“Yes, Mr. Cleek. I have no very great faith in Hindus at any time, so you may be sure I took that precaution the instant the man placed the case in my hands. The necklace was there. I even went further. Before leaving my place of business I submitted the stones to chemical test to be sure that no substitution had been made. They were absolutely genuine; so that there can be no shadow of doubt that it was the Ladder of Light itself I carried home with me. On arriving at my residence I stationed the two Hindu guards at the front gate, entered the house, and was upon the point of going immediately to my study to subject the stones to yet another chemical test—to make sure that no trickery had been practised upon me by the Hindus on the journey—when I was unexpectedly pounced upon in the main hallway by my son, Henry, who was in a greatly excited state and attempted to renew the subject of our unpleasant interview of the day before.”

Here Sir Mawson’s voice grew curiously thick and unsteady. He paused a moment as if ashamed to go on, then stiffened himself and continued.

“Mr. Cleek,” he said, agitatedly, “it is necessary that I should tell you, at this point, something with regard to those who make up the members of my household.”

“You needn’t. I have already heard. Lady Leake is, I believe, your second wife, and you have two sons.”

“No—three,” he corrected. “Henry, my eldest, who is twenty-four and is the only survivor of the children of my first and most unhappy marriage; Curzon, who is just entering his twenty-first year, and Bevis, who has not yet turned seven, and is, of course, still in the nursery. I may as well admit to you, Mr. Cleek, that my first marriage was a failure; that it was none of my own choosing, but was consummated in deference to the will and wishes of my parents. We were utterly unsuited to each other, my first wife and I, and it is, no doubt, only natural that the son she left me when death delivered us both from an irksome bondage should reflect in himself some of those points of difference which made our union a mistake.

“Don’t misunderstand me, however. He is very dear to me—dear, too, to his stepmother, who loves him as her own, and the one strong feature in his character is the love he gives her in return. Then, too, he is my first born, my heir, and no man fails to love that first child that ever called him father.”

“No man could fail to love this particular one at all events, Mr. Cleek,” put in her ladyship. “Wild, reckless, extravagant—yes! But at heart, the dearest boy!”

“Just so!” interposed Cleek. “But let us get on, please. So this ‘dearest boy’ had an unpleasant interview with you the day before yesterday, did he, Sir Mawson? What was it about?”

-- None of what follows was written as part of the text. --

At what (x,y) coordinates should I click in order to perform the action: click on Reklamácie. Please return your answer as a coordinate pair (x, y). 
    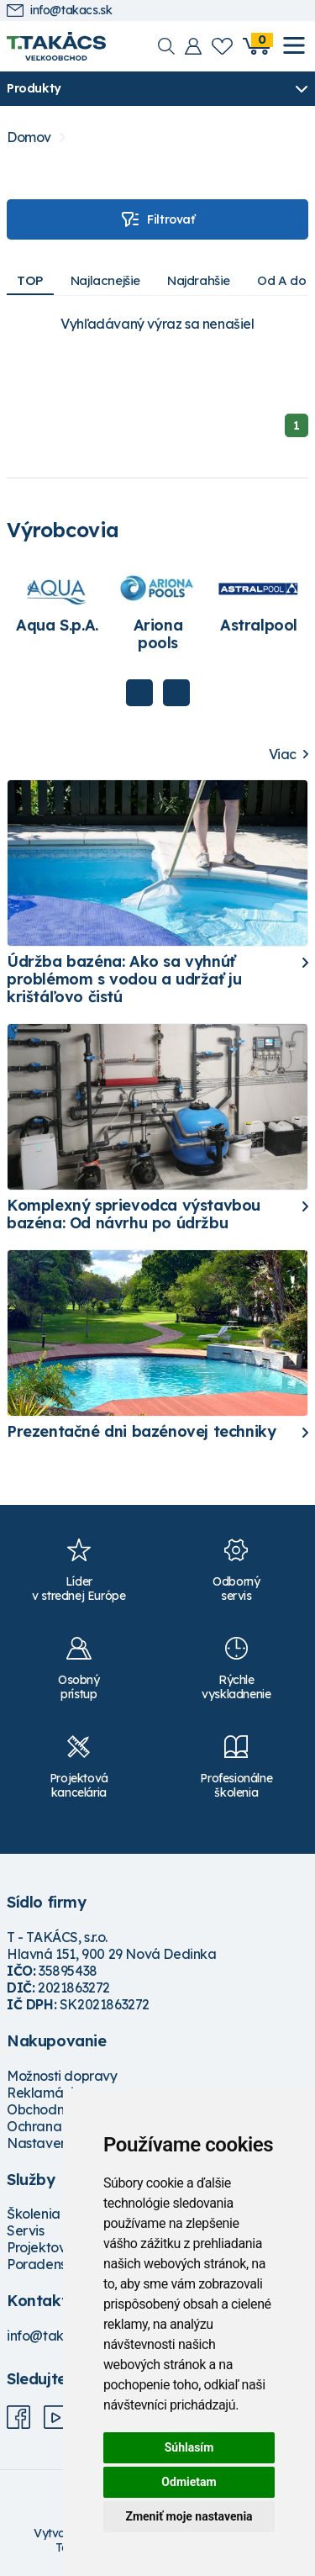     Looking at the image, I should click on (44, 2092).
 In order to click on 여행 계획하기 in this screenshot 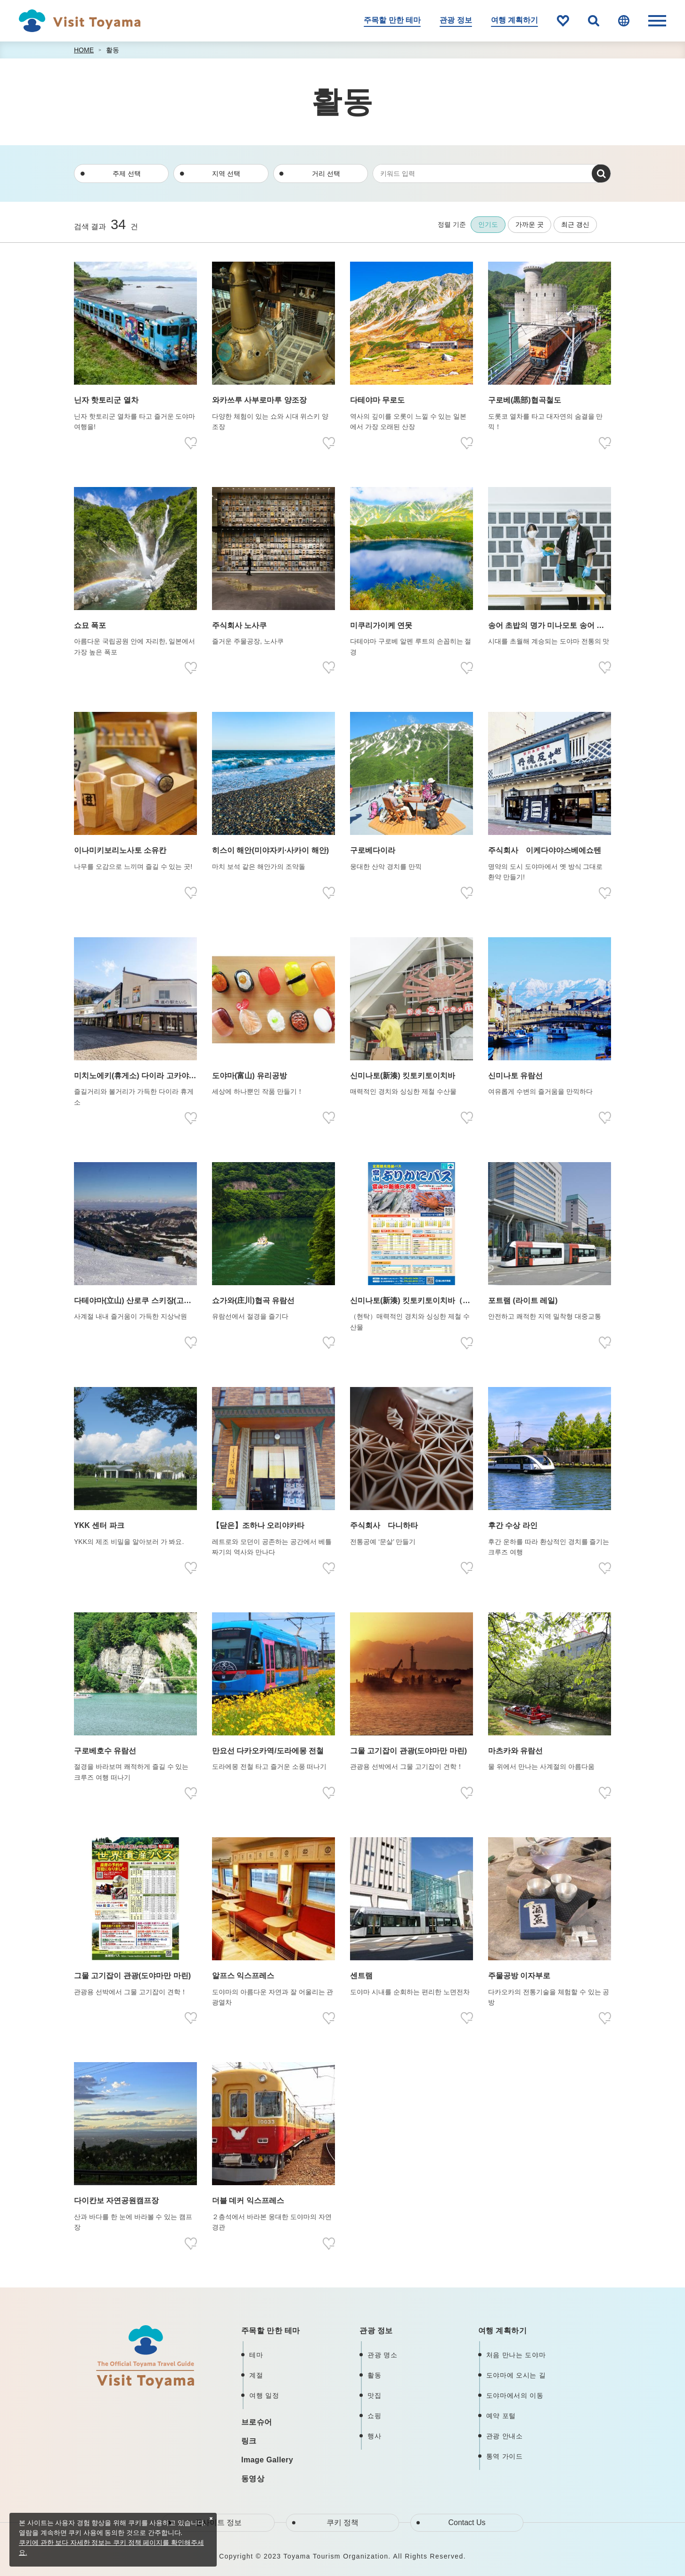 , I will do `click(514, 20)`.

“The usual thing—money. He is extravagant to the point of insanity. I’ve paid his debts until my patience is quite worn out, hoping against hope that he will reform. At that interview, however, he asked for a thing I would not listen to—£200 to settle a gambling debt at his club: to take up an I. O. U. that would get him blacklisted as a defaulter if it were not met. ‘Then get blacklisted!’ I said to him, ‘if there’s no other way to cut you off from the worthless lot you associate yourself with. You’ll not get one farthing from me to settle any such disgraceful thing as a gambling debt, rest assured of that!’ Then I walked out of the room and left him, and that was the last I saw of him until he pounced upon me in the hall yesterday when I was going to my study with the case containing the Ranee’s necklace.

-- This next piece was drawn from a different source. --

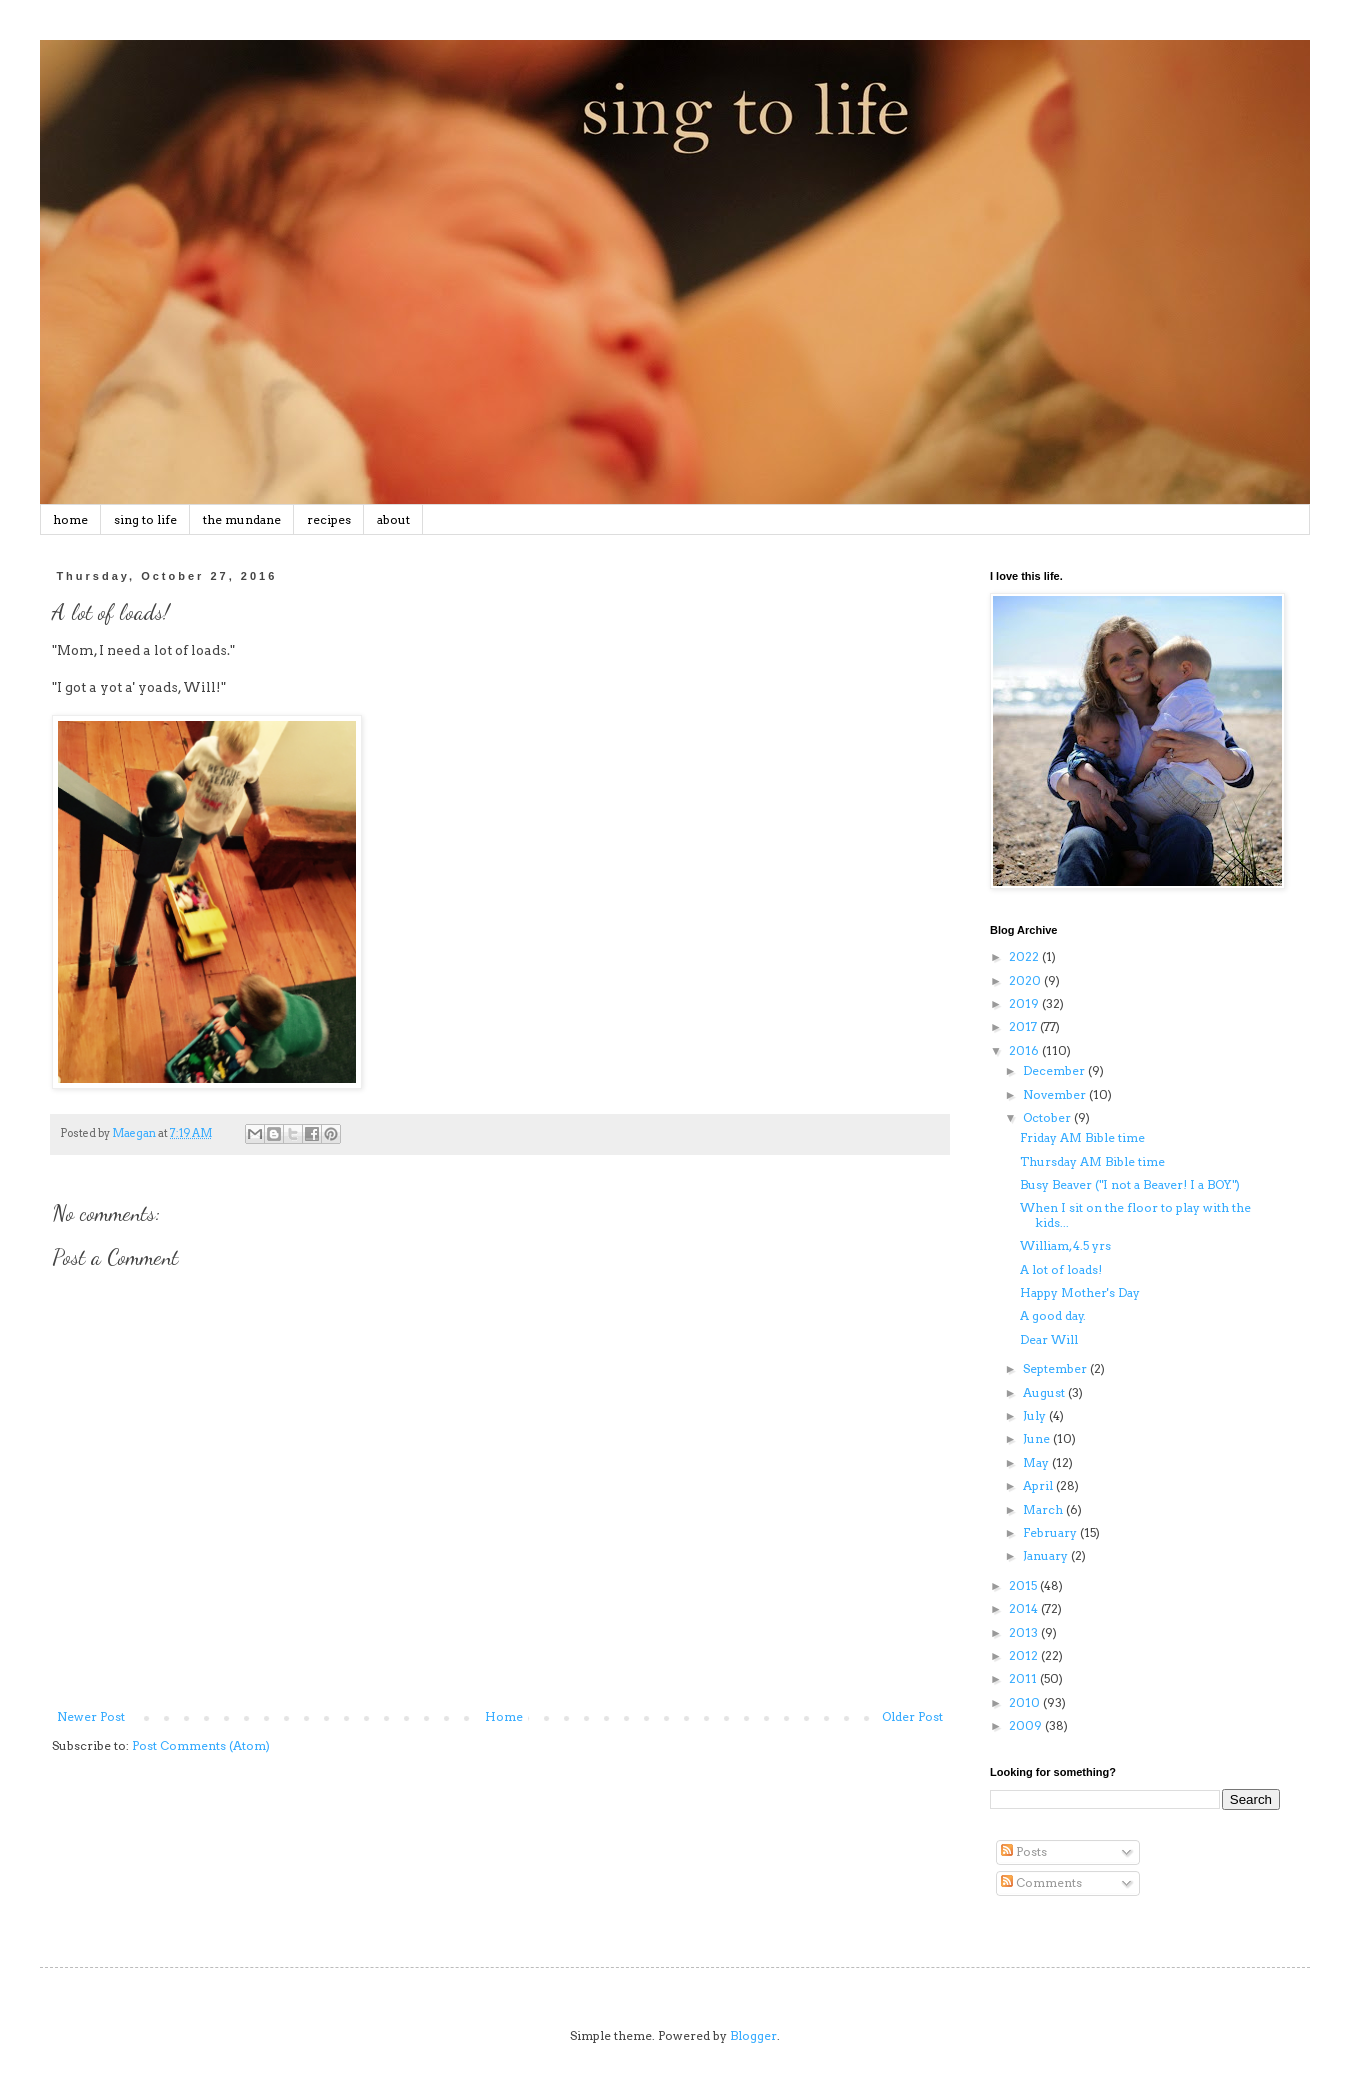  Describe the element at coordinates (1053, 1315) in the screenshot. I see `A good day.` at that location.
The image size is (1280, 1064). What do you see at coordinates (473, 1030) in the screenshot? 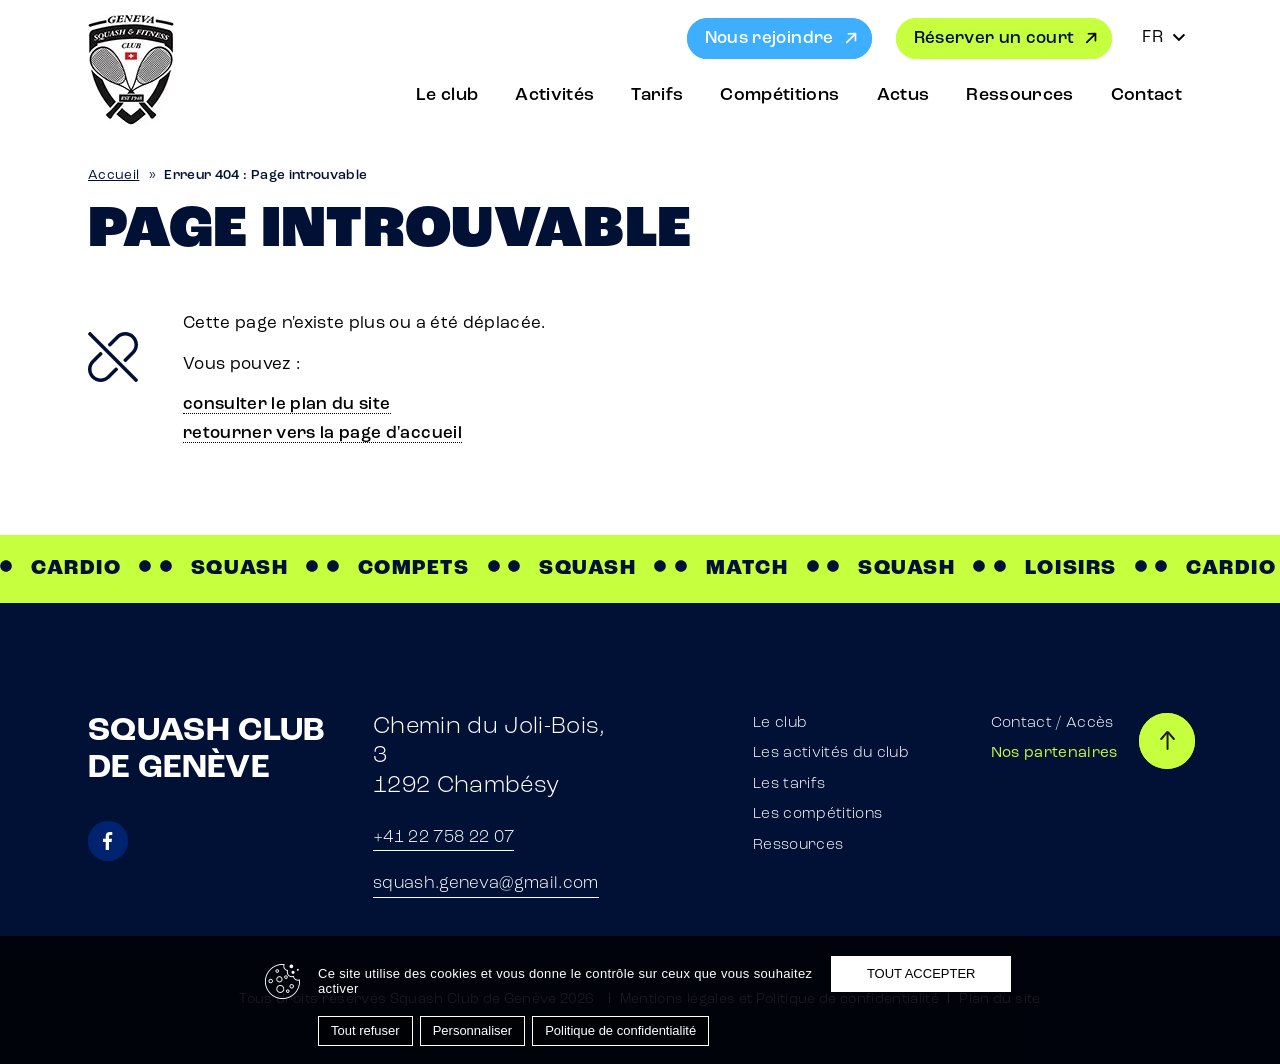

“That was the subject he wanted to renew. He’d been to town, he said, and had had a talk with the man to whom he had given the I. O. U., ‘and dad, if you’ll only do it just this once—just this one last once!’ he was saying when I interrupted him. ‘I’ve no time to listen now, and no inclination. I’ve important business to attend to,’ I said, then waved him aside and went into the study and locked the door while I attended to the matter of applying the acid test to the diamonds for the second time.